Às sextas-feiras a missa começa apenas as oito, e contavam ainda duas da tarde. O sol se estampava em um céu sem nuvens; o calor intenso imprimia um ambiente instável de chove-sol-chove que ninguém conseguia entender, por mais que os ambientalistas tentassem explicar. Sob sua batina negra de quem nega os prazeres da carne e esconde as suas – como uma penitência pelos pecados que ainda virá a cometer –, o padre suava. Os poros gritavam por um pouco de ventilação, as gotas convertendo-se em minúsculas cascatas que deslizavam por sobre a testa saliente, dissolvendo-se na roupa pesada.

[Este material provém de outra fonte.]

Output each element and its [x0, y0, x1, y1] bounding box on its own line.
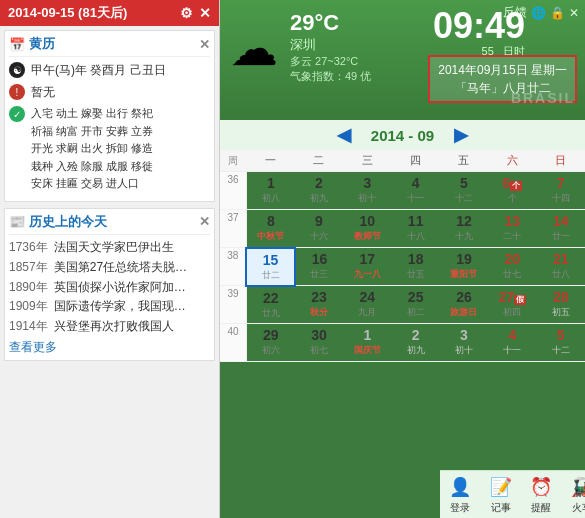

O padre contava ainda vinte e oito anos, sendo um dos mais novos que já havia passado por aquela igreja. Tinha olheiras profundas que só um viciado em cafeína poderia nutrir e reconhecer, olhos leitosos de quem passa muito tempo analisando palavras miúdas e se nega a usar um par de óculos ou lentes de contato, mãos calosas de quem, ao contrário do que possa parecer, não gasta horas na academia, mas sim na construção de casas para necessitados durante as semanas onde as obrigações com a igreja não são tão urgentes. Um ser incorruptível, dono de um sorriso manchado que gerava risinhos das mais novas e maus olhares das mais velhas – “ora, ele deve andar por aí a se esfregar com menininhas iludidas que o tomam por uma diversão”, ou “ele é um menino bom demais para não ter nenhum defeito, deve andar por aí alisando os coroinhas sem fazer cerimônias, tudo às escuras, como o demônio gosta de fazer as coisas”, os comentários indo e vindo silenciosamente, mas os sorrisos bobos e falsos de admiração, as mãos beijadas numa humildade beata e os conselhos encorajando-o a manter-se sempre íntegro e bom como sempre foi e sempre deveria ser só aumentavam. E o padre, realmente inocente de todos os pecados que lhe imputavam, acreditava piamente que tudo aquilo era sinceridade santa, que Deus havia posto aquelas mulheres e homens naquele lugar para dar-lhe conselhos tão bons porque era misericordioso e sabia reconhecer todos os seus méritos como discípulo de Pedro.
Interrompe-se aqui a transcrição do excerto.